You have done it wrongly my friend...

32. waterineyes

See check the formula.. After formula the result will be in sum form and your result is not in sum form.. Is there any + sign in your result???

33. pratu043

Oops. $\log(5^{x-3}) + \log(3^{2x-8}) = \log225$

34. waterineyes

Yes now you are right... Now 225 is square of what number???

35. pratu043

15

36. waterineyes

So can you write 225 as $$15^2$$ on right hand side.?? If yes then do it..

37. pratu043

$\log(5^{x-3}) + \log(3^{2x-8}) = \log15^{2}$

38. waterineyes

Now use the power rule of Logarithms that is the Second Formula that I have given above.. Can you use that??

39. waterineyes

I give you an example of that too: $\large Log(x)^4 = 4.Log(x)$

40. pratu043

$(x-3)\log5 + (2x-8)\log3 = 2\log15$

41. waterineyes

Can you write 15 as 3*5??

42. pratu043

Yes. $(x-3)\log5 + (2x-8)\log3 = 2\log(5 * 3)$

43. waterineyes

Then use it and use the first formula again on right hand side...

44. pratu043

$(x-3)\log5 + (2x-8)\log3 = 2\log5 + 2\log3$

45. waterineyes

Now what you have to do is to compare the coefficients of $$Log3$$ and $$Log5$$ both the sides can you do that??

46. waterineyes

Tell me the coefficient of Log3 on Left hand side and right hand side...

47. pratu043

On LHS its 2x - 8 and on RHS its 2.

48. waterineyes

Just equate them and find x from it..

49. waterineyes

Similarly equate the coefficients of log5 and then also find x you will get the same x in both the case...

50. waterineyes

No no...

51. pratu043

$(2x-8)\log3 = 2\log3$

52. waterineyes

I said to equate the coefficients buddy.. Coefficients are 2x - 8 and 2.. you should equate this only...

53. pratu043

So you should just do 2x-8 = 2?

54. pratu043

x = 5

55. waterineyes

See, if : $\large xlog3 = ylog3$ implies x = y.
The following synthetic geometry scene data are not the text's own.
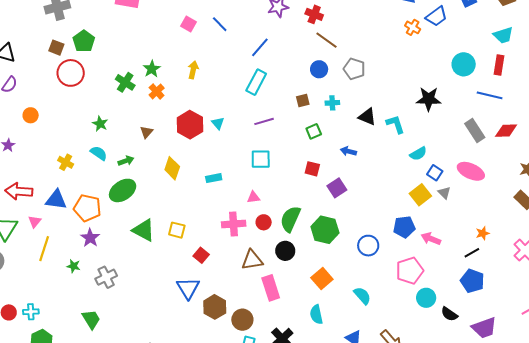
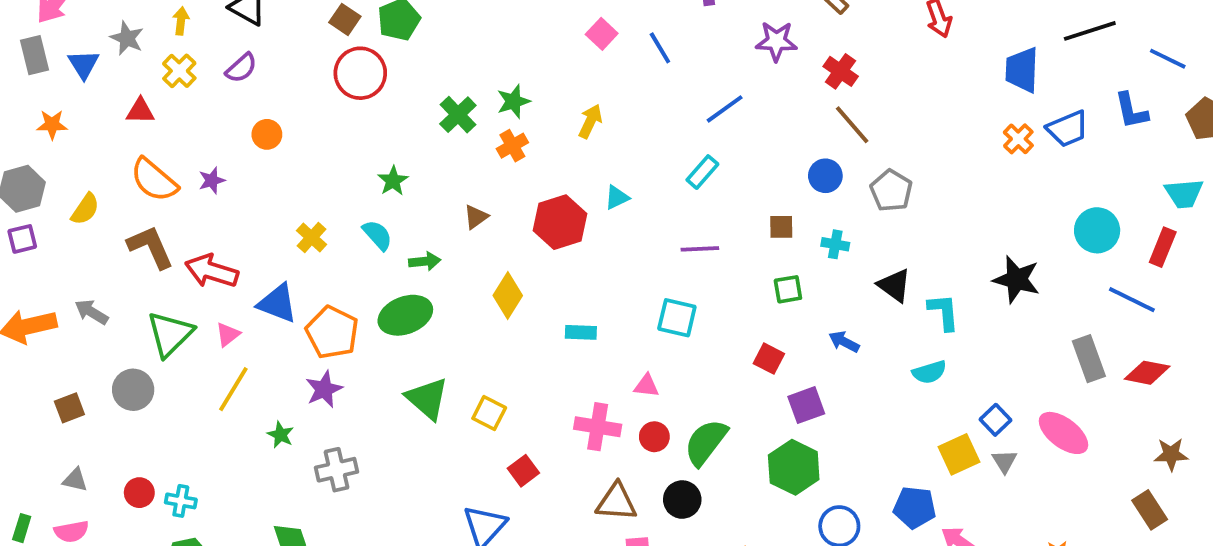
cyan rectangle: (256, 82) -> (702, 172), size x0.7
cyan triangle: (218, 123) -> (617, 197), moved, turned 32
cyan semicircle: (418, 154) -> (929, 372), moved
green hexagon: (325, 230) -> (794, 467), moved

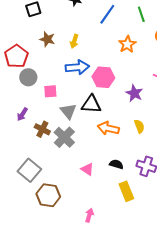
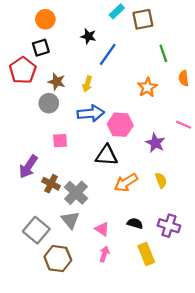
blue line: (107, 14) -> (108, 54), moved
red pentagon: (16, 56) -> (23, 70), moved
gray circle: (28, 77) -> (49, 103), moved
gray triangle: (68, 111) -> (70, 220), moved
purple arrow: (22, 114) -> (28, 167), size x1.5
orange arrow: (108, 128) -> (126, 183), turned -45
pink arrow: (89, 215) -> (104, 254), moved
Getting??

56. pratu043

Yes!!

57. waterineyes

Yes you have found x = 5 that is absolutely right...

58. pratu043

Thanks a lot!!

59. waterineyes

Now equate the coefficients of log5..

60. pratu043

x - 3 = 2 x = 2 + 3 = 5

61. waterineyes

Yes got the same value of x so you are right.. If anyhow x values are coming different then either question is wrong or your solution is wrong.. Getting??